Speaker
Description
Heavy ion collisions at $\sqrt{s_{NN}}$ ~ several GeV seem to be the only method to generate ultra-high-density matter comparable to those inside neutron stars experimentally.
In such ultra-high-density matter, many phenomena are expected, such as the transition to the non-confined phase. Among those, a few things are well understood about high-density matter, both theoretically and experimentally, and these are currently being actively studied.
J-PARC Heavy Ion Project (J-PARC-HI) is an experimental project to generate and study ultra-high-density matter using 1-12A GeV heavy ion beams. Although the current J-PARC is a 30GeV proton accelerator, it has successfully supplied a high-intensity beam of about 60kW even in slow extraction. Therefore, the J-PARC-HI case will expect high-flux beams with excellent performance. In other words, only the injector must be newly constructed, and the acceleration afterwards will use the current acceleration scheme as much as possible. The design of the injector and the acceleration scheme is being studied in detail by the J-PARC accelerator group.

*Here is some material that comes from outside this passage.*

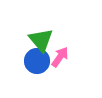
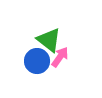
green triangle: moved 8 px right; rotated 12 degrees counterclockwise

We have the staging plan of the project into two stages. In the first stage, a booster ring will reuse the KEK-PS. Even in this stage, we expect to achieve an intensity of $10^{8}$Hz. In the second stage, a new booster ring will be constructed where the highest intensity heavy ion beam of $10^{11}$Hz is expected. We consider the primary goal of the first stage as the confirmation of non-confined phases in high-density regions. The purpose of the second stage is to be precise measurements of the high-density matter. Applications such as producing various hyper-nuclei and studying the internal structure of hadrons are also conceivable. In this talk, we would like to discuss these rich physics opportunities and the concept of detector design.
| Category | Experiment |
|---|---|
| Collaboration (if applicable) | J-PARC-HI |